• Exercise:
When the line with "Опыт работы" appears below, start repeating lines exactly, and keep going through the line with "ении наружной рекламы, вывесок и выставочных"; add nothing outside that span.

(Record excerpts Opens)

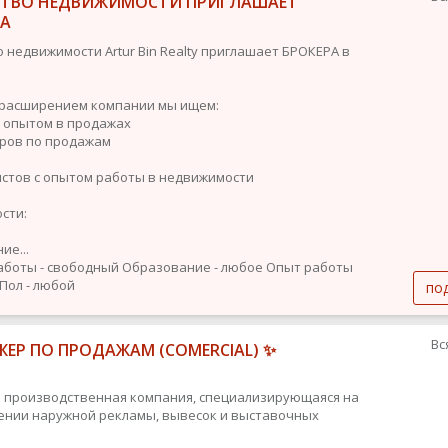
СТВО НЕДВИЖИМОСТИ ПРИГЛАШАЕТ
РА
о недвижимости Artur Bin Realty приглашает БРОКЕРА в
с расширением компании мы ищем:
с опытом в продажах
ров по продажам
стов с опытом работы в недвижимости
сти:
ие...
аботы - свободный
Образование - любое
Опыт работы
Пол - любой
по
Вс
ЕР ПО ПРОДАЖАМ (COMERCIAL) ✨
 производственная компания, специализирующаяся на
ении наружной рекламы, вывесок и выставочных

(Record excerpts Closes)
(Record excerpts Opens)

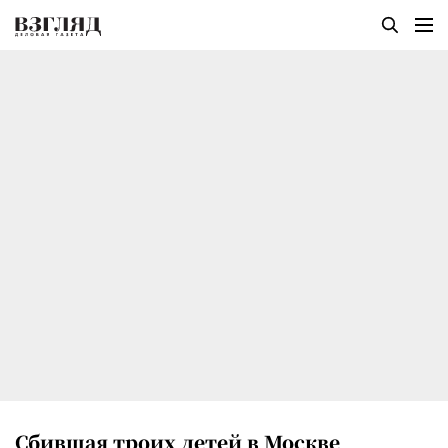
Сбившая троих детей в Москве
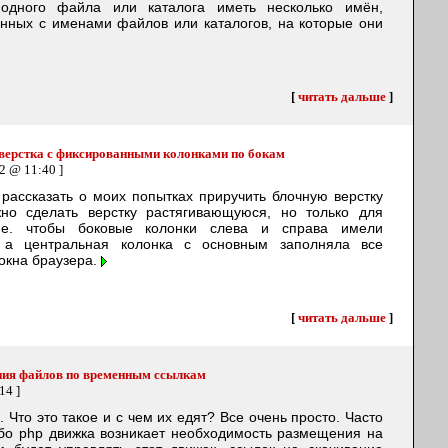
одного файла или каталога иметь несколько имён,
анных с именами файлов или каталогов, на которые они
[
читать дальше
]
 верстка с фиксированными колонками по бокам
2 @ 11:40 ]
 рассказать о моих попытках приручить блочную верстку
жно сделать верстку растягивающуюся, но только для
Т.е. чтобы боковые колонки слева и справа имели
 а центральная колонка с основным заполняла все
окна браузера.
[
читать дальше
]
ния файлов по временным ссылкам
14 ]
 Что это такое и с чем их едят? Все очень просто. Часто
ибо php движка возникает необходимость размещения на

(Record excerpts Closes)

• Result:
Опыт работы
Пол - любой
по
Вс
ЕР ПО ПРОДАЖАМ (COMERCIAL) ✨
 производственная компания, специализирующаяся на
ении наружной рекламы, вывесок и выставочных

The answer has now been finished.